A Message is a communicative unit in a task.
- Can be sent by a user or an agent.
- Contains Parts representing atomic content.
- Example roles:
"user"— input from a human or another agent"agent"— output from an agent
An Artifact is a container for outputs generated by the agent.
- Stores Parts that result from executing a tool (tool_call) or an LLM inference (infer).
- Can include tool results, reasoning traces, or structured outputs.
- Artifacts allow agents to append results without modifying the original message.
A Part is the atomic content of a Message or Artifact.
- Defines what to do or what was produced.
- Example Part types (
PartType):"text": plain text content"json": structured data"tool_call": request to execute a registered tool"tool_result": result from executing a tool"infer": input to invoke the agent's LLM"status","error","image","audio", etc.
-
Task Creation
A user or agent creates aTaskwith aMessagecontaining one or moreParts. -
Task Execution
- The receiving agent inspects the last message or artifact in the task.
- Executes each
Partsequentially:tool_call→ executes a registered tool → producestool_resultPart in an Artifact.infer→ invokes the agent's LLM → produces output Part in an Artifact.
-
Appending Outputs
- Results are appended to the Task as new Artifacts.

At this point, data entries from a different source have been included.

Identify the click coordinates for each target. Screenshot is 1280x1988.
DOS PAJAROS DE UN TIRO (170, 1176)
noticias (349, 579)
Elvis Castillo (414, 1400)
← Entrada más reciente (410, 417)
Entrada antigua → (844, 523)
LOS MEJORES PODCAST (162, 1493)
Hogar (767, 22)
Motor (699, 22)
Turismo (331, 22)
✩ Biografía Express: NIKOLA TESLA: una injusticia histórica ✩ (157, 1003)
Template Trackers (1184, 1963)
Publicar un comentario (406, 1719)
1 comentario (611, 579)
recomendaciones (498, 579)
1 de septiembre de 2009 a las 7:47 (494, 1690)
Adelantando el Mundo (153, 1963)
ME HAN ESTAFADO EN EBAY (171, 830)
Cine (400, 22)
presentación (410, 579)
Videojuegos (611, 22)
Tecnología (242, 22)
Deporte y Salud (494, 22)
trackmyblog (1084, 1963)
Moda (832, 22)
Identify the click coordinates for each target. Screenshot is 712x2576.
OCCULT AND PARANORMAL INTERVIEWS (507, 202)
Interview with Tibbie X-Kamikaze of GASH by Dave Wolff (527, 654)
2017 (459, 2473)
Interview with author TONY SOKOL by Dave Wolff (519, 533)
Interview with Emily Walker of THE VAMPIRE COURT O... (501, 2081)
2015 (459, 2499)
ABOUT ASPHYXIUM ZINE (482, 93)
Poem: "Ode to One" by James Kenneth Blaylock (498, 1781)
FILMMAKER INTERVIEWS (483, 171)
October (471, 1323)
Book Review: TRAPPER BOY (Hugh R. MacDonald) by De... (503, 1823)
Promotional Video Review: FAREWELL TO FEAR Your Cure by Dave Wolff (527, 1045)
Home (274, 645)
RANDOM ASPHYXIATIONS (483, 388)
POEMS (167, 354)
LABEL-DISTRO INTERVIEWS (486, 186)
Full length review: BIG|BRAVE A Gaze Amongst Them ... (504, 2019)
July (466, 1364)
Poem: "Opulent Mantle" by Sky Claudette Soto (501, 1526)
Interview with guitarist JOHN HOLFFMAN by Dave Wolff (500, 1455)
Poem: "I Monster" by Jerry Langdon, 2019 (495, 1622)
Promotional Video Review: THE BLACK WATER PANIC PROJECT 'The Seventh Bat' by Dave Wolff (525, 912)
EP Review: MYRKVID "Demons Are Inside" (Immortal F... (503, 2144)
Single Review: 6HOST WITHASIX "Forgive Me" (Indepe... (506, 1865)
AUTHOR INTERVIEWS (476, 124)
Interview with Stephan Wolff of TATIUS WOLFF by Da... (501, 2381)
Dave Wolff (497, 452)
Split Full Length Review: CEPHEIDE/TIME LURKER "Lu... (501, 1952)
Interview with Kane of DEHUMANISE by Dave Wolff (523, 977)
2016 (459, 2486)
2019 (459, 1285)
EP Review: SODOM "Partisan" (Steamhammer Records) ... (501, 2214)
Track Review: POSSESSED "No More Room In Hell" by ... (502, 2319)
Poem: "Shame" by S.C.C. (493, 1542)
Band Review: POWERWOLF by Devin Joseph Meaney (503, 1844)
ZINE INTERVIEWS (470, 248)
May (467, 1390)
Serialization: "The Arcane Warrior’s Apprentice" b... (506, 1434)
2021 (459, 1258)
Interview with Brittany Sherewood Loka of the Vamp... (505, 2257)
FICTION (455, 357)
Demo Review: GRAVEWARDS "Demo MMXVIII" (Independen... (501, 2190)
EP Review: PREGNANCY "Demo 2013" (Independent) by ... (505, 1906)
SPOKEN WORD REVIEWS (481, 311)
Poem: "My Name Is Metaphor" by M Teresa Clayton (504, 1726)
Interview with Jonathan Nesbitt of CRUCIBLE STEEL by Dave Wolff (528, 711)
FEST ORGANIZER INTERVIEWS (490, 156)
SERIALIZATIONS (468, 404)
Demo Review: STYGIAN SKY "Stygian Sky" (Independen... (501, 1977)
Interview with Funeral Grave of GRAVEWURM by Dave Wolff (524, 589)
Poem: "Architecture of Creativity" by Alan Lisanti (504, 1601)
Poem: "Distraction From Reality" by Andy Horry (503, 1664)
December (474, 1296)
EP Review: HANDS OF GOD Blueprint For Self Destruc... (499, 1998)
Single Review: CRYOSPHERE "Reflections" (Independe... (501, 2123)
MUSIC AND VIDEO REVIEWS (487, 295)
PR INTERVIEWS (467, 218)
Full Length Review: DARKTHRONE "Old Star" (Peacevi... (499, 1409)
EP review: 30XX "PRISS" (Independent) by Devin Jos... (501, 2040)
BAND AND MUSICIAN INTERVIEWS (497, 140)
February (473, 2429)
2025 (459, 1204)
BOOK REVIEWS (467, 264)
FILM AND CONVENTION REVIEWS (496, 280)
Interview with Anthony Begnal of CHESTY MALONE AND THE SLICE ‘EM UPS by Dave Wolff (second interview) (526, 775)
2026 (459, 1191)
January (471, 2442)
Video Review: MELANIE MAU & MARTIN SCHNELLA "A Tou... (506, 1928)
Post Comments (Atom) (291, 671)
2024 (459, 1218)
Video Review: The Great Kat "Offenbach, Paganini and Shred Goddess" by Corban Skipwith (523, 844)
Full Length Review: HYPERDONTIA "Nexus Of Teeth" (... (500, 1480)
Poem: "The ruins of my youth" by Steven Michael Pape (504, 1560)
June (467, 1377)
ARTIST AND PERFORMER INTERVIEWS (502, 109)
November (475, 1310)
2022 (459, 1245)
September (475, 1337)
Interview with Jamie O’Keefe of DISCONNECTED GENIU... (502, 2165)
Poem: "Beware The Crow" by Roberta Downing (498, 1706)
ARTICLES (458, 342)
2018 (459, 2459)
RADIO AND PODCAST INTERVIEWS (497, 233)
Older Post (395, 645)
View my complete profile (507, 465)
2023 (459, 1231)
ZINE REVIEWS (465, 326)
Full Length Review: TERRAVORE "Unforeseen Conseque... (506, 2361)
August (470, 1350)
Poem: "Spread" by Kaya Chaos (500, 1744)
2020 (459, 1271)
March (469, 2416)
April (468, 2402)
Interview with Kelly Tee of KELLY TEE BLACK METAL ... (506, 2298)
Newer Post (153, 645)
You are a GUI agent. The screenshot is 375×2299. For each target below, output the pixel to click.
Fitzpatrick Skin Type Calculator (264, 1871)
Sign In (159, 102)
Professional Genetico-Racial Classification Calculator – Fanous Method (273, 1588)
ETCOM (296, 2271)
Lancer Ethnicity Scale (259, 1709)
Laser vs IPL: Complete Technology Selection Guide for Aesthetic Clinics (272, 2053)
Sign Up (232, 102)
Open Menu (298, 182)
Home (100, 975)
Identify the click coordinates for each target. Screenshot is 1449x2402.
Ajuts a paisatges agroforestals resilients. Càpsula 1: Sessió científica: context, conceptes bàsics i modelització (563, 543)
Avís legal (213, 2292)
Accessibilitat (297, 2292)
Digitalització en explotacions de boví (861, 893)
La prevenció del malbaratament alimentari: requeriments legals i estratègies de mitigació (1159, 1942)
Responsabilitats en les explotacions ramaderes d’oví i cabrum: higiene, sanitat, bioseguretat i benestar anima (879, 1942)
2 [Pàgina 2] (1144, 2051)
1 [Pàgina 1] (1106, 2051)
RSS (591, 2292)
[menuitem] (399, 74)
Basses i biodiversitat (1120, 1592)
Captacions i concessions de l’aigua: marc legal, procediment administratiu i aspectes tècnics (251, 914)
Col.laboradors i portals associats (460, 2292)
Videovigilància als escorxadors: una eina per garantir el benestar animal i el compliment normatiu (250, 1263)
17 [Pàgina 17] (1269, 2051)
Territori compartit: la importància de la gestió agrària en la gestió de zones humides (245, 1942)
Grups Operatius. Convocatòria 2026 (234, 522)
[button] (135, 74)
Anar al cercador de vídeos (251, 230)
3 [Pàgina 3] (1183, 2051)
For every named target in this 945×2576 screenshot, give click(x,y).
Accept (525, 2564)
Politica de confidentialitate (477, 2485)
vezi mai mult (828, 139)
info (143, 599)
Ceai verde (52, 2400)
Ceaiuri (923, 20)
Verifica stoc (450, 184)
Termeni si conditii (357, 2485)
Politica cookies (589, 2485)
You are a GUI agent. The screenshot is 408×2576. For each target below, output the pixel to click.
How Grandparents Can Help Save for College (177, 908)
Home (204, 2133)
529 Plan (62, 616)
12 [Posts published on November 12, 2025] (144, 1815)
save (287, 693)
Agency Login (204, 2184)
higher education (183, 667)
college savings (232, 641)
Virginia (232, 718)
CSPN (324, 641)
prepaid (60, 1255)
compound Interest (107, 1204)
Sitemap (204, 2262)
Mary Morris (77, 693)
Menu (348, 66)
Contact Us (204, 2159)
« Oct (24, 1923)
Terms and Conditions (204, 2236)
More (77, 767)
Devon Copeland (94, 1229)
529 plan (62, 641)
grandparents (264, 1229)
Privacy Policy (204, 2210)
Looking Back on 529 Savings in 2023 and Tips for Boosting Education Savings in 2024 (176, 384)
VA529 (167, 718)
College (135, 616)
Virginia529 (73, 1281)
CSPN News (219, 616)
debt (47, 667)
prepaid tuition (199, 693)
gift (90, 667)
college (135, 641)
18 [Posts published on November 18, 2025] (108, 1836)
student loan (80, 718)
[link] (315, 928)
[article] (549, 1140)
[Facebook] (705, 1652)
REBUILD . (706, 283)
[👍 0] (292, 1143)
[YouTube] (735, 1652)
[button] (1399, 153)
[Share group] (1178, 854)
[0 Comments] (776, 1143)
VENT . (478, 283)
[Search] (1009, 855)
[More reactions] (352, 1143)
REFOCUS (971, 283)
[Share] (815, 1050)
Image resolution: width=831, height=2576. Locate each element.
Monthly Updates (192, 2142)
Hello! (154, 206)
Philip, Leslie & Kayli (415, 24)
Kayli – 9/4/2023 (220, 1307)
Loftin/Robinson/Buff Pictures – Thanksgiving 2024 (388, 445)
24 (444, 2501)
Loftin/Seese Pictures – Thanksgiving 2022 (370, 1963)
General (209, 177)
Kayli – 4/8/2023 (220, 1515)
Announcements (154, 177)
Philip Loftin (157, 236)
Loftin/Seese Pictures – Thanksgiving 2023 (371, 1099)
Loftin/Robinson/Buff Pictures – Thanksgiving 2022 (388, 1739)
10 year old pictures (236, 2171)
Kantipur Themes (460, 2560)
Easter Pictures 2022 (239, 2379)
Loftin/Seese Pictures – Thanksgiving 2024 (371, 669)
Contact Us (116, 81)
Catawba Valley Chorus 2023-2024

- Lifecycle state transitions (
working,completed,failed) are updated in the Task metadata.
-
Sequential Processing
- Tasks are processed sequentially at the message/artifact level.
- Parallel execution is possible within the parts of a single message/artifact, but not across multiple messages/artifacts in the same task.
from protolink.models import Message, Part, Task
# 1️⃣ User creates a Task with a message containing a Part
task = Task.create(Message.user("What's the weather in Athens?"))
# 2️⃣ Add a tool call Part
tool_part = Part.tool_call(tool_name="weather_api", args={"city": "Athens"})
task.add_message(Message.agent(parts=[tool_part]))
# 3️⃣ Agent executes the task
result_task = await agent.execute_task(task)
# 4️⃣ Outputs are appended as artifacts
for artifact in result_task.artifacts:
for part in artifact.parts:
if part.type == "tool_result":
print("Tool result:", part.content)
# 5️⃣ If needed, a infer Part can trigger the agent's LLM
infer_part = Part.infer(prompt="Summarize today's weather in Athens")
task.add_message(Message.agent(parts=[infer_part]))
result_task = await agent.execute_task(task)Key Notes:
- Each
Taskmaintains the full history of messages and artifacts. - Agents execute the last message or artifact to determine the next action.
- Parts inside a message or artifact can be executed in parallel if needed.
- Agents do not guess intent; they execute exactly what is defined in the Parts.
This structured approach ensures predictable, deterministic agent behavior while still supporting multi-step interactions and LLM/tool execution.